▽

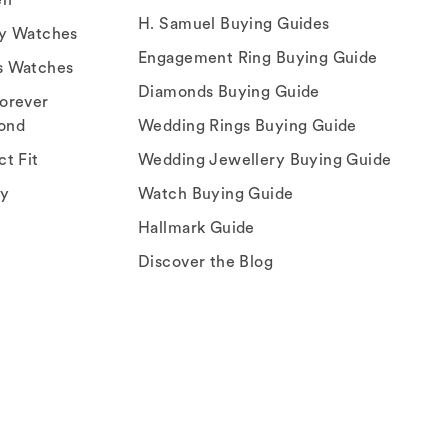
H. Samuel Buying Guides
ry Watches
Engagement Ring Buying Guide
s Watches
Diamonds Buying Guide
orever
ond
Wedding Rings Buying Guide
ct Fit
Wedding Jewellery Buying Guide
ey
Watch Buying Guide
Hallmark Guide
Discover the Blog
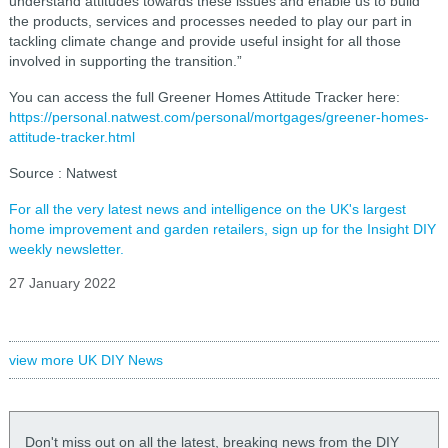
understand attitudes towards these issues and enable us to build
the products, services and processes needed to play our part in
tackling climate change and provide useful insight for all those
involved in supporting the transition.”
You can access the full Greener Homes Attitude Tracker here:
https://personal.natwest.com/personal/mortgages/greener-homes-
attitude-tracker.html
Source : Natwest
For all the very latest news and intelligence on the UK's largest
home improvement and garden retailers, sign up for the Insight DIY
weekly newsletter.
27 January 2022
view more UK DIY News
Don't miss out on all the latest, breaking news from the DIY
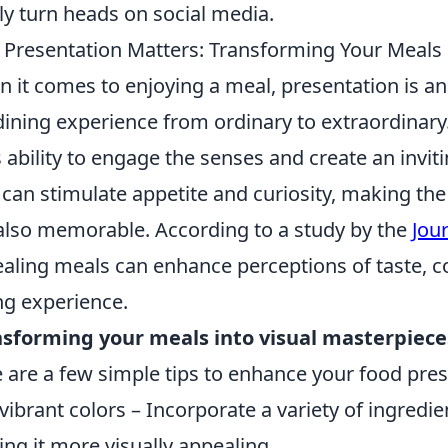
ly turn heads on social media.
Presentation Matters: Transforming Your Meals 
 it comes to enjoying a meal, presentation is an 
dining experience from ordinary to extraordinary
ts ability to engage the senses and create an inv
 can stimulate appetite and curiosity, making th
also memorable. According to a study by the
Jou
aling meals can enhance perceptions of taste, co
ng experience.
sforming your meals into visual masterpiece
 are a few simple tips to enhance your food pres
vibrant colors – Incorporate a variety of ingredie
ng it more visually appealing.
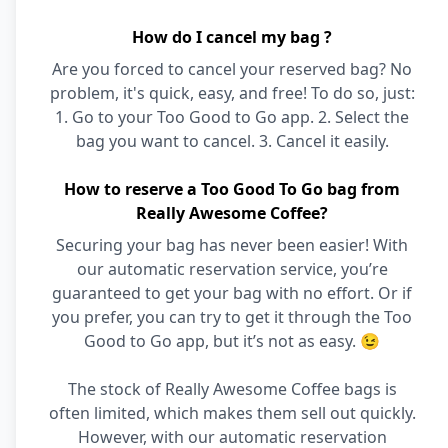
How do I cancel my bag ?
Are you forced to cancel your reserved bag? No
problem, it's quick, easy, and free! To do so, just:
1. Go to your Too Good to Go app. 2. Select the
bag you want to cancel. 3. Cancel it easily.
How to reserve a Too Good To Go bag from
Really Awesome Coffee?
Securing your bag has never been easier! With
our automatic reservation service, you’re
guaranteed to get your bag with no effort. Or if
you prefer, you can try to get it through the Too
Good to Go app, but it’s not as easy. 😉
The stock of Really Awesome Coffee bags is
often limited, which makes them sell out quickly.
However, with our automatic reservation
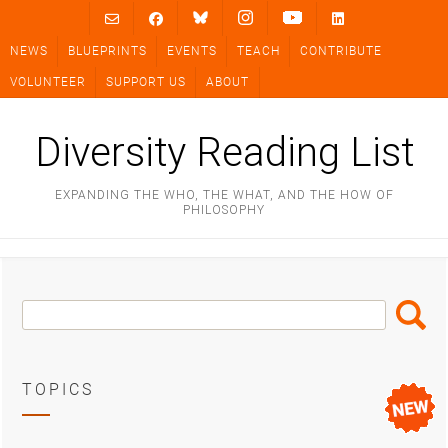
Skip
to
NEWS
BLUEPRINTS
EVENTS
TEACH
CONTRIBUTE
content
VOLUNTEER
SUPPORT US
ABOUT
Diversity Reading List
EXPANDING THE WHO, THE WHAT, AND THE HOW OF
PHILOSOPHY
Search
Search
Box
TOPICS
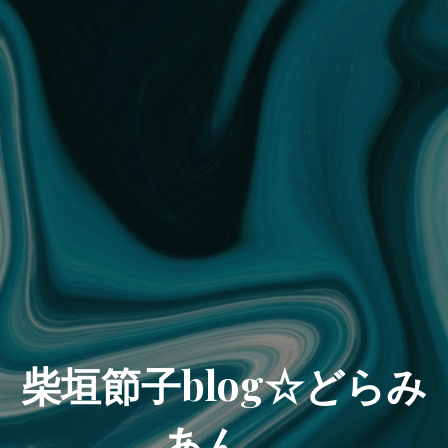
柴垣節子blog☆どらみ
あん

△

What you return must match, line for line, the records from the line containing "EXPANDING THE WHO, THE WHAT, AND THE HOW OF" through their end, with both ends included and no pictures.

EXPANDING THE WHO, THE WHAT, AND THE HOW OF
PHILOSOPHY
Search
Search
Box
TOPICS
柴垣節子blog☆どらみ
あん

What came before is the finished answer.